REGION
Wysoki poziom wody w rzekach. Czy jest zagrożenie powodziowe?
Czy w regionie świętokrzyskim mamy zagrożenie powodziowe? Takie pytanie w związku z przejściem przez Wisłę fali kulminacyjnej zadaje sobie wiele osób. Oprócz tej rzeki, stany ostrzegawcze zostały przekroczone na Nidzie, Kamiennej i Czarnej.
Aura pogodowa, z jaką mieliśmy do czynienia w ostatnich dniach, spowodowała, że w kilku miejscach naszego województwa podniosły się stany wody w rzekach.
– Obecnie jesteśmy w trakcie przejścia fali kulminacyjnej. Stany ostrzegawcze są przekroczone na Wiśle, Nidzie, Kamiennej i Czarnej, nigdzie natomiast nie został przekroczony stan alarmowy – mówi Ewa Łukomska, rzecznik prasowy wojewody świętokrzyskiego. Dodaje, że poziom wody w rzekach powinien się stopniowo obniżać, a sytuacja poprawi się wraz z ustępowaniem fali.

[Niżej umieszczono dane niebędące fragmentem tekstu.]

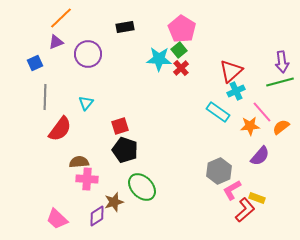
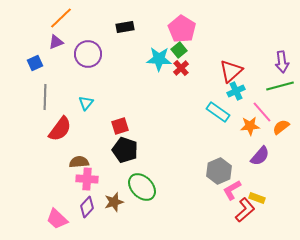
green line: moved 4 px down
purple diamond: moved 10 px left, 9 px up; rotated 15 degrees counterclockwise
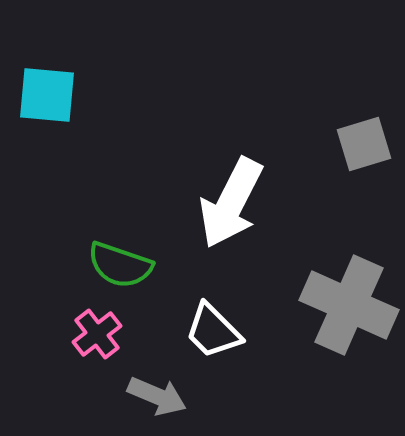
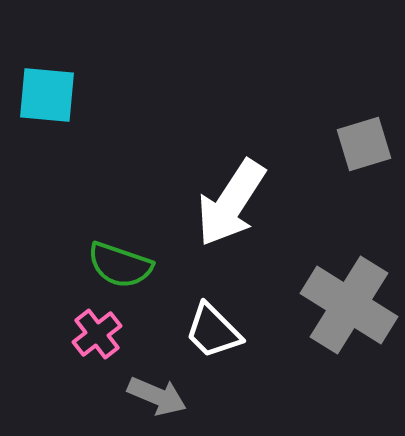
white arrow: rotated 6 degrees clockwise
gray cross: rotated 8 degrees clockwise
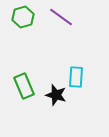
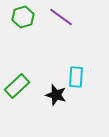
green rectangle: moved 7 px left; rotated 70 degrees clockwise
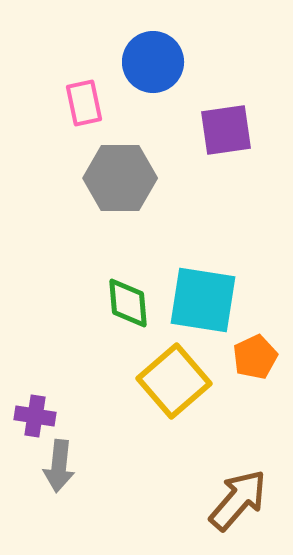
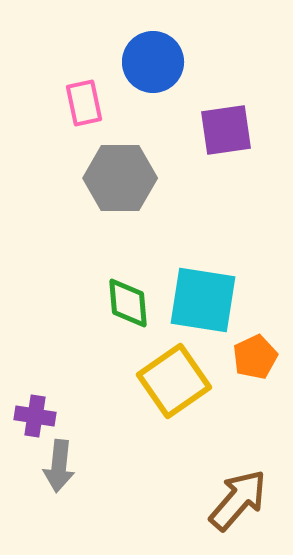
yellow square: rotated 6 degrees clockwise
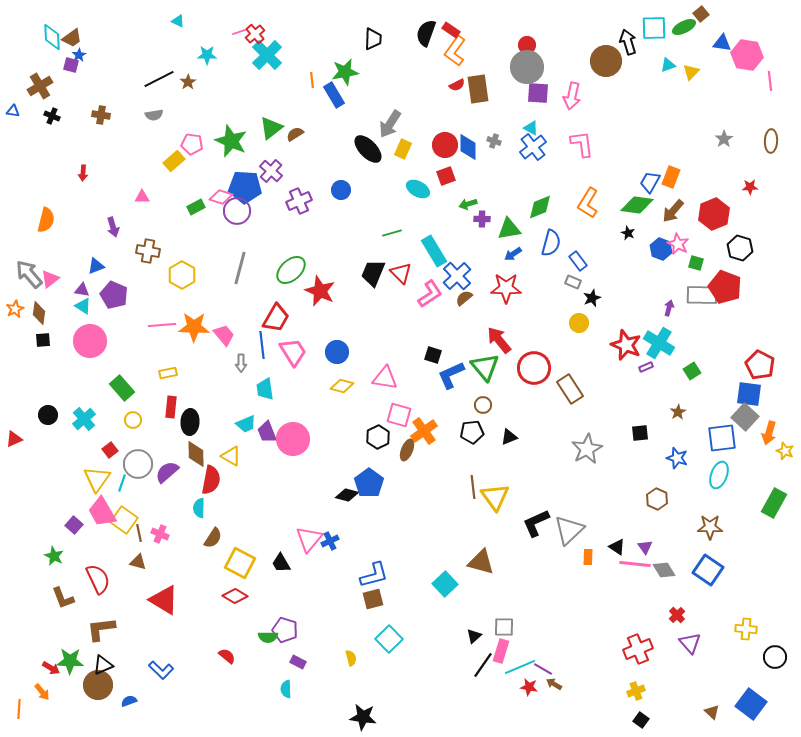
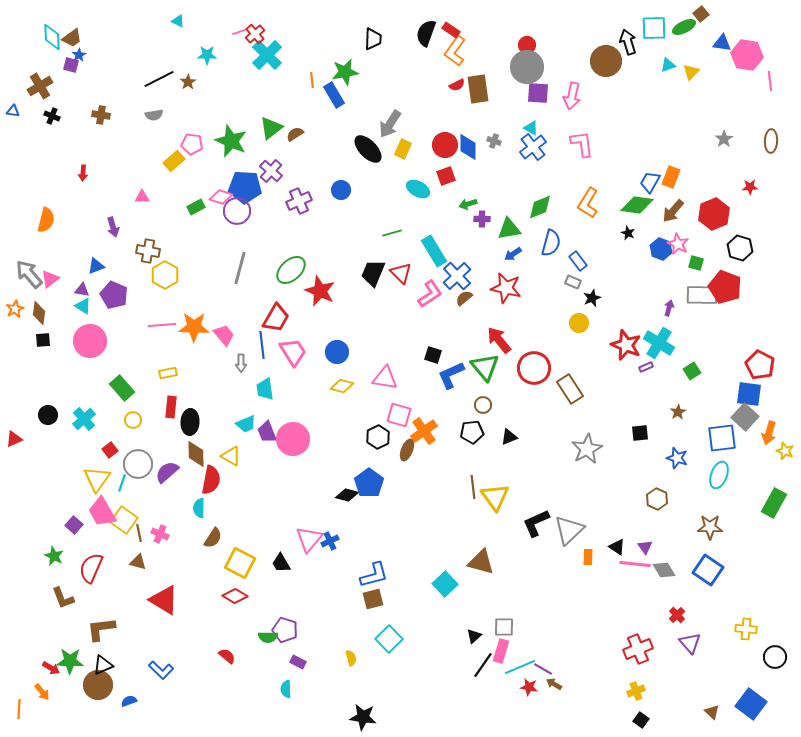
yellow hexagon at (182, 275): moved 17 px left
red star at (506, 288): rotated 12 degrees clockwise
red semicircle at (98, 579): moved 7 px left, 11 px up; rotated 132 degrees counterclockwise
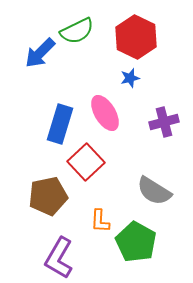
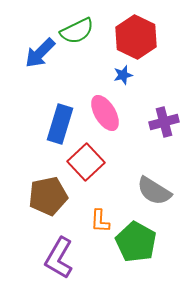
blue star: moved 7 px left, 3 px up
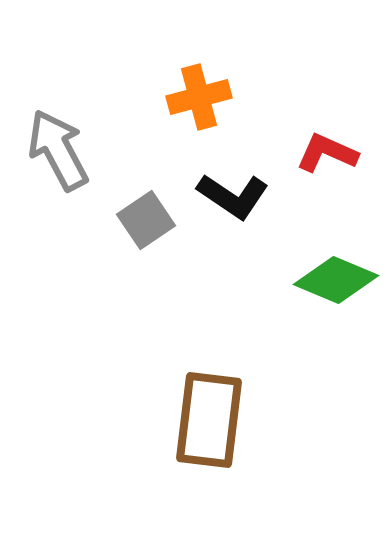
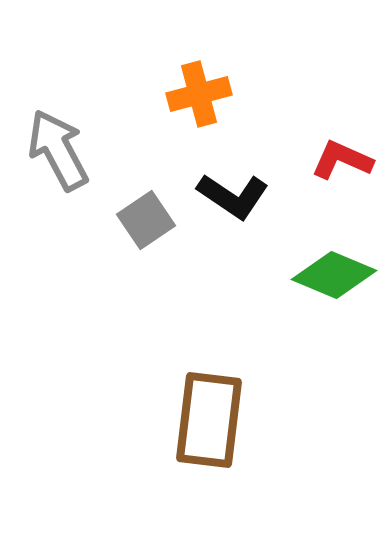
orange cross: moved 3 px up
red L-shape: moved 15 px right, 7 px down
green diamond: moved 2 px left, 5 px up
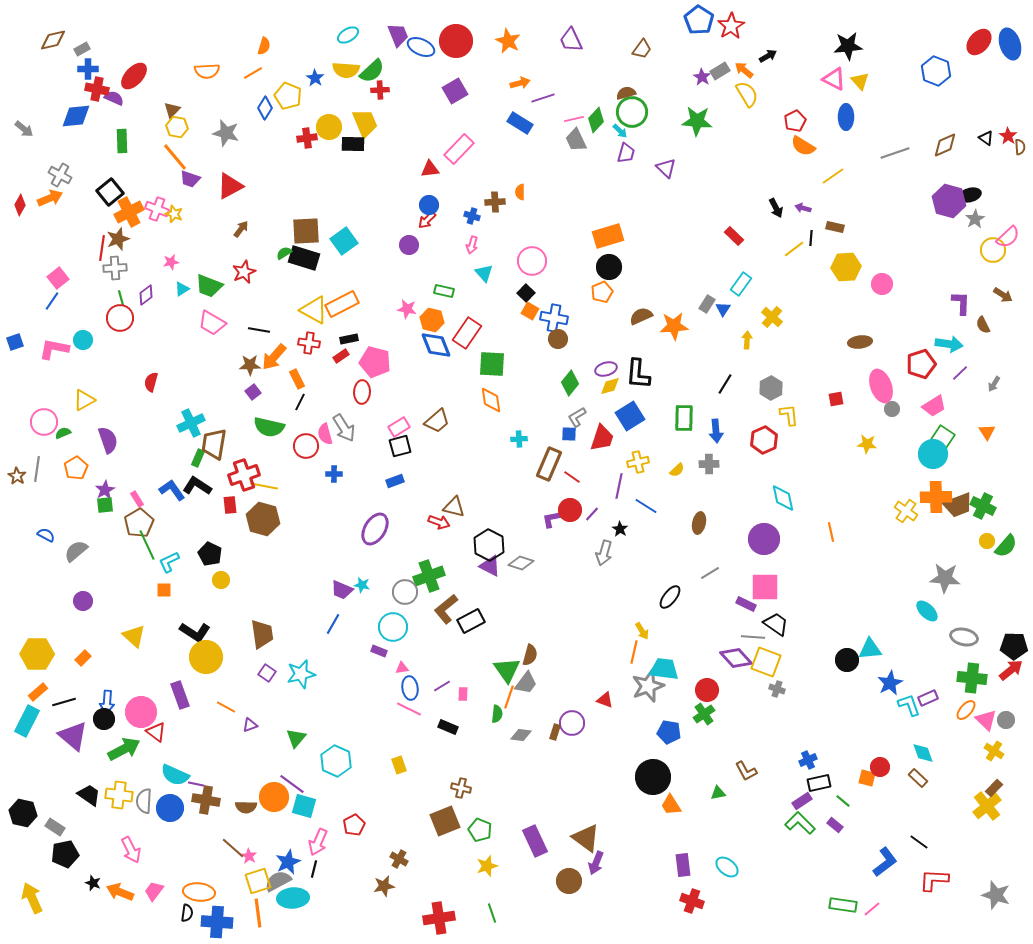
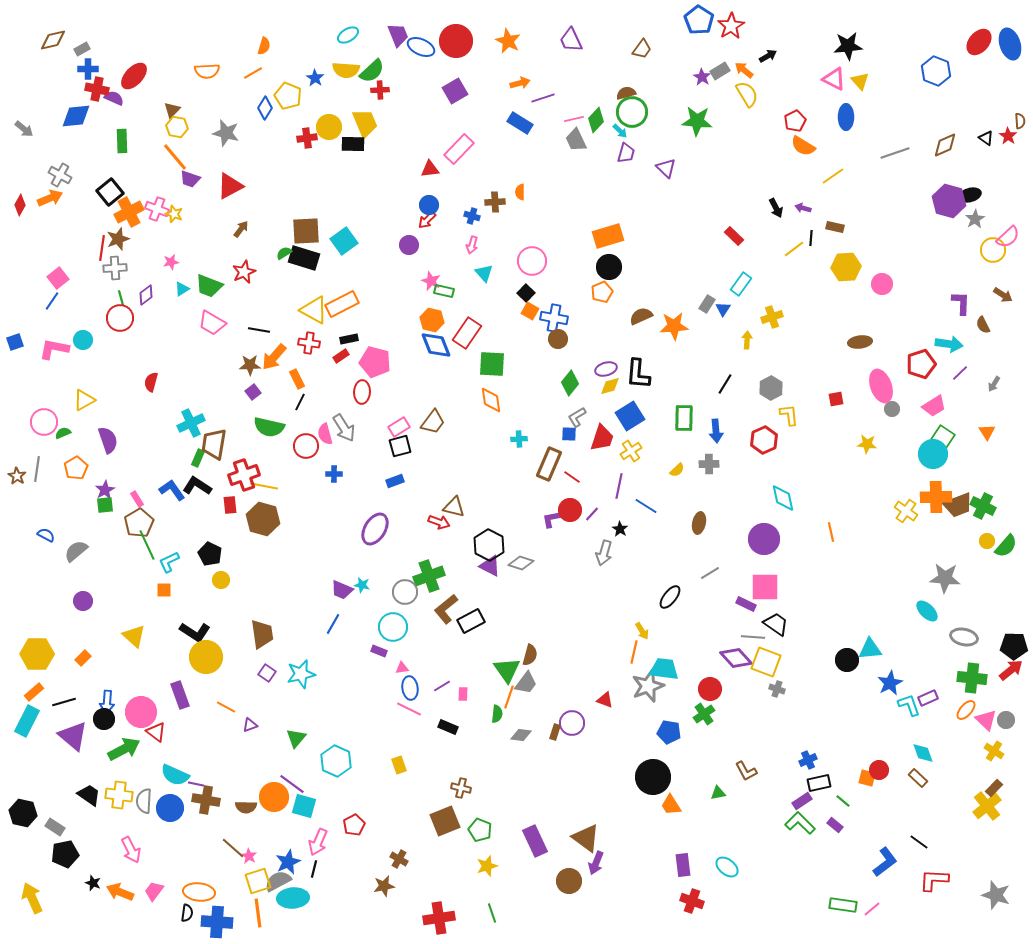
brown semicircle at (1020, 147): moved 26 px up
pink star at (407, 309): moved 24 px right, 28 px up; rotated 12 degrees clockwise
yellow cross at (772, 317): rotated 30 degrees clockwise
brown trapezoid at (437, 421): moved 4 px left, 1 px down; rotated 12 degrees counterclockwise
yellow cross at (638, 462): moved 7 px left, 11 px up; rotated 20 degrees counterclockwise
red circle at (707, 690): moved 3 px right, 1 px up
orange rectangle at (38, 692): moved 4 px left
red circle at (880, 767): moved 1 px left, 3 px down
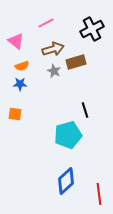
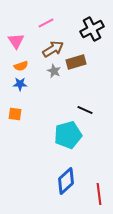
pink triangle: rotated 18 degrees clockwise
brown arrow: rotated 15 degrees counterclockwise
orange semicircle: moved 1 px left
black line: rotated 49 degrees counterclockwise
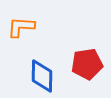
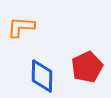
red pentagon: moved 3 px down; rotated 16 degrees counterclockwise
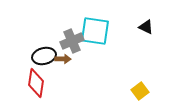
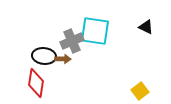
black ellipse: rotated 20 degrees clockwise
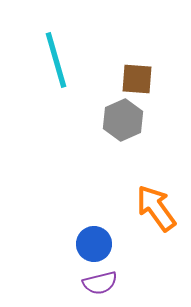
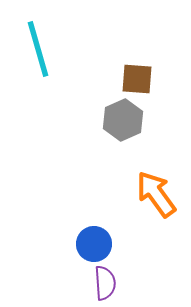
cyan line: moved 18 px left, 11 px up
orange arrow: moved 14 px up
purple semicircle: moved 5 px right; rotated 80 degrees counterclockwise
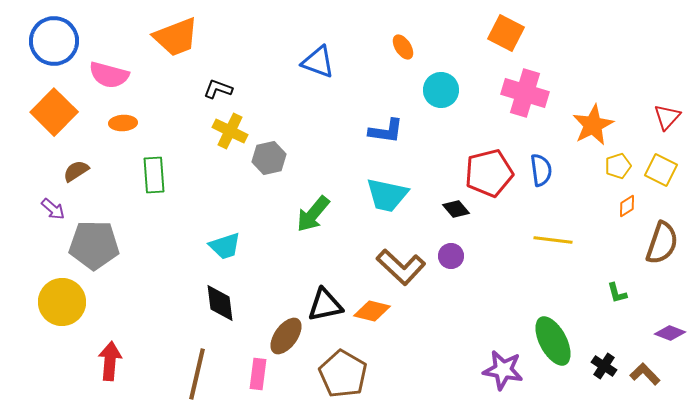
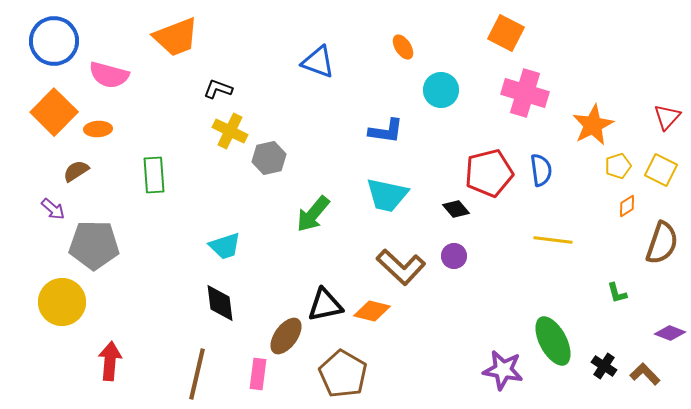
orange ellipse at (123, 123): moved 25 px left, 6 px down
purple circle at (451, 256): moved 3 px right
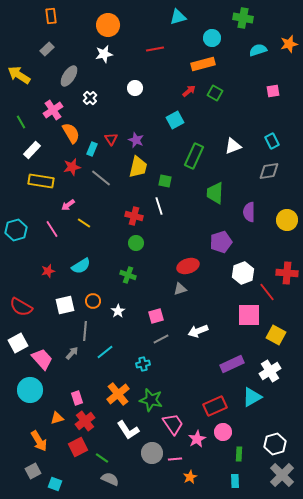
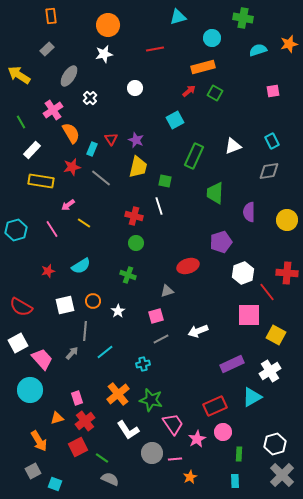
orange rectangle at (203, 64): moved 3 px down
gray triangle at (180, 289): moved 13 px left, 2 px down
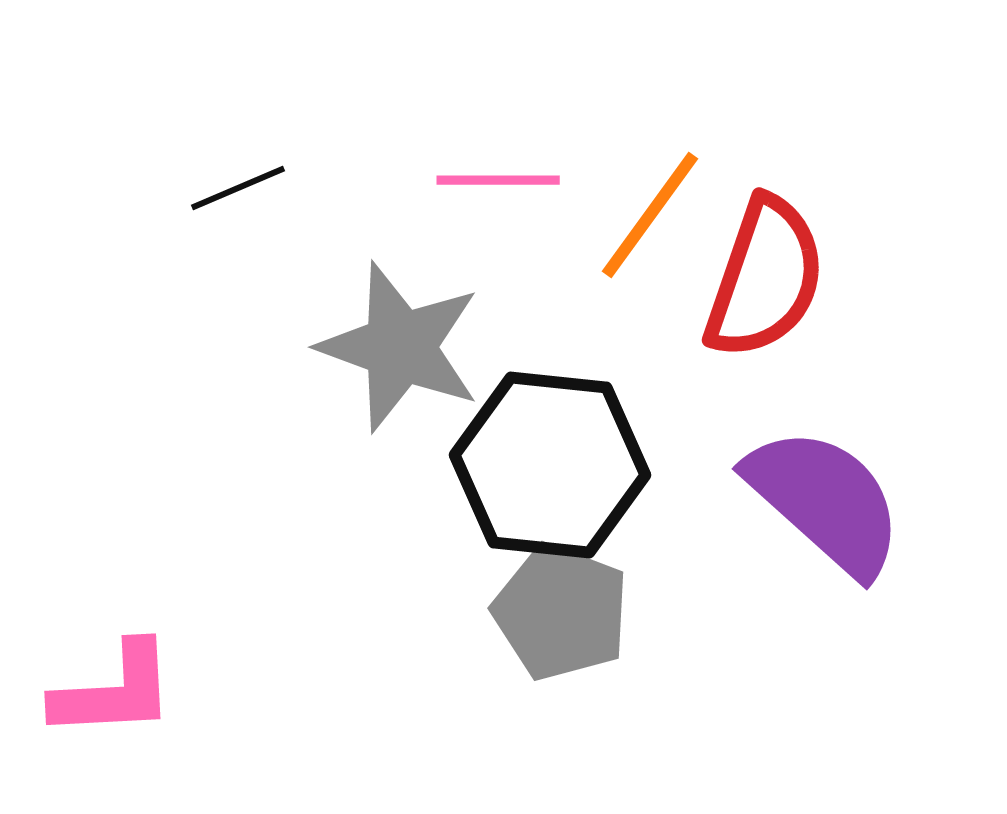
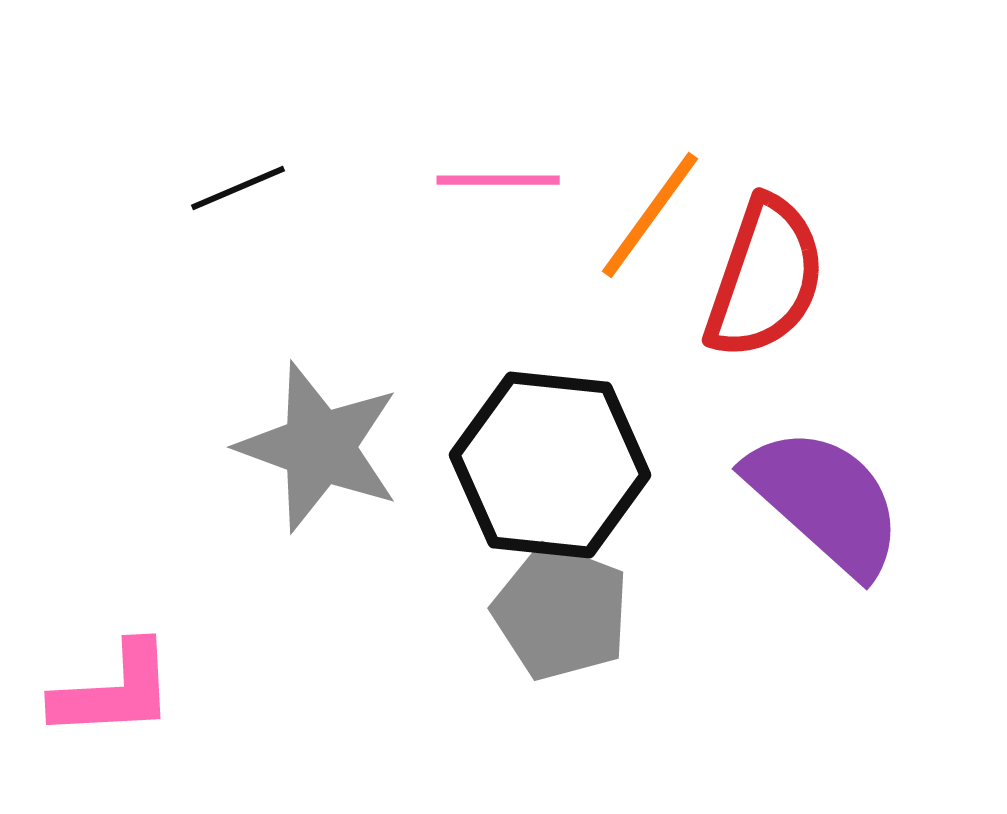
gray star: moved 81 px left, 100 px down
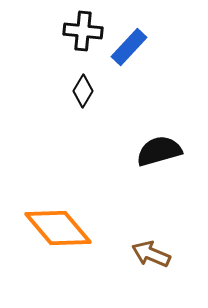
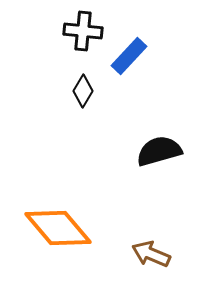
blue rectangle: moved 9 px down
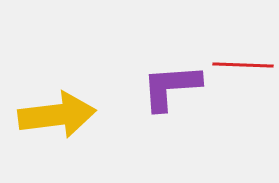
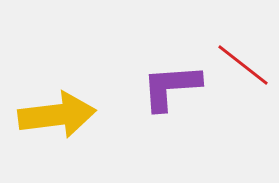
red line: rotated 36 degrees clockwise
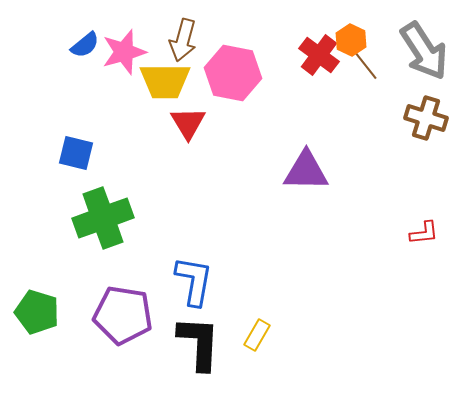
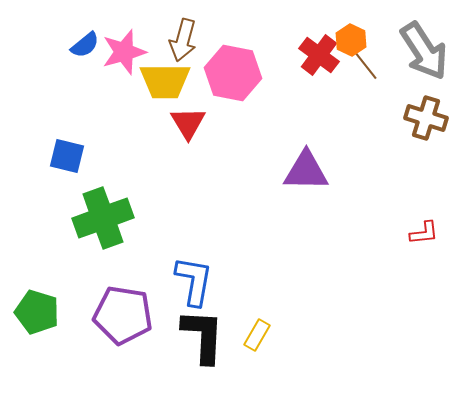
blue square: moved 9 px left, 3 px down
black L-shape: moved 4 px right, 7 px up
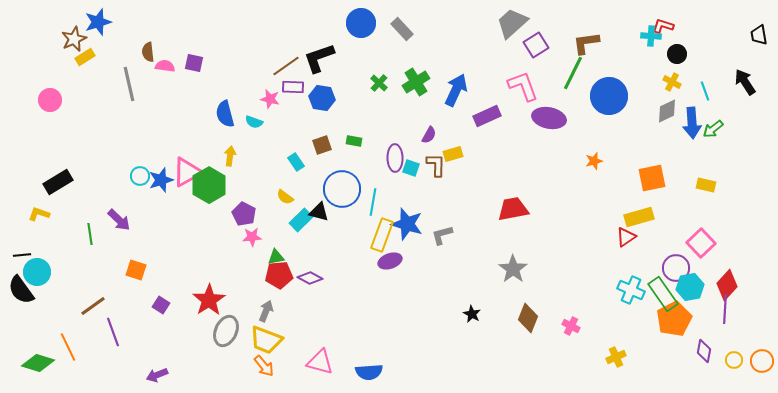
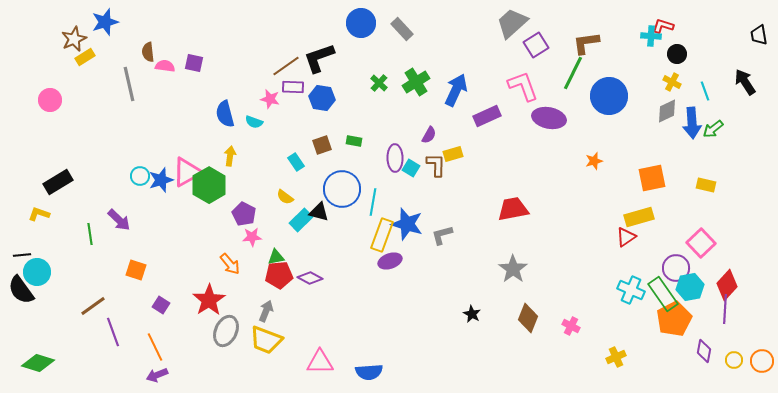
blue star at (98, 22): moved 7 px right
cyan square at (411, 168): rotated 12 degrees clockwise
orange line at (68, 347): moved 87 px right
pink triangle at (320, 362): rotated 16 degrees counterclockwise
orange arrow at (264, 366): moved 34 px left, 102 px up
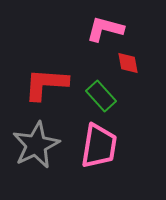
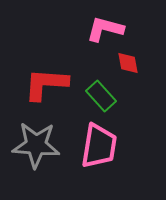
gray star: rotated 30 degrees clockwise
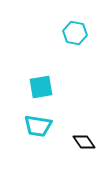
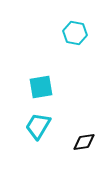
cyan trapezoid: rotated 112 degrees clockwise
black diamond: rotated 65 degrees counterclockwise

Marcin Nyga, rzecznik prasowy Komendy Wojewódzkiej Państwowej Straży Pożarnej w Kielcach, mówi, że świętokrzyscy strażacy w ciągu minionej doby sześciokrotnie wypompowywali wodę z budynków mieszkalnych.
– Interweniowaliśmy trzy razy w powiecie ostrowieckim i po jednym razie w kazimierskim i starachowickim, ale bacznie przyglądamy się sytuacji na Wiśle, ponieważ na granicy z województwem małopolskim i podkarpackim utrzymuje się stan ostrzegawczy. Na wodowskazach w Sandomierzu i Zawichoście przekroczony jest on o ponad pół metra – relacjonuje.
Jak informuje Grzegorz Walijewski, rzecznik prasowy Instytutu Meteorologii i Gospodarki Wodnej, maksymalny stan wody w Zawichoście wyniesie 566 centymetrów, a stan alarmowy to 620 centymetrów.
Niestety w najbliższych dniach przewidywane są jeszcze przelotne opady deszczu. – Maksymalna temperatura w ciągu dnia wyniesie osiem stopni Celsjusza, a w nocy od czterech do sześciu stopni, w wyższych partiach Gór Świętokrzyskich będzie od dwóch do trzech stopni – dodaje Grzegorz Walijewski.
Zapewnia jednak, że opady deszczu, które są prognozowane na ten weekend w naszym regionie nie wpłyną na pogorszenie sytuacji hydrologicznej i nie będą stwarzały zagrożenia powodziowego. – Stan wody na Wiśle jest determinowany tym, co się dzieje w województwie małopolskim oraz śląskim i podkarpackim. Tam w weekend spadnie do 20 litrów na metr kwadratowy, ale to nie wpłynie na pewno na podwyższenie fali, która przemieszcza się Wisłą – stwierdza.
Poprawa pogody i wyższa temperatura zapowiadana jest dopiero na połowę przyszłego tygodnia.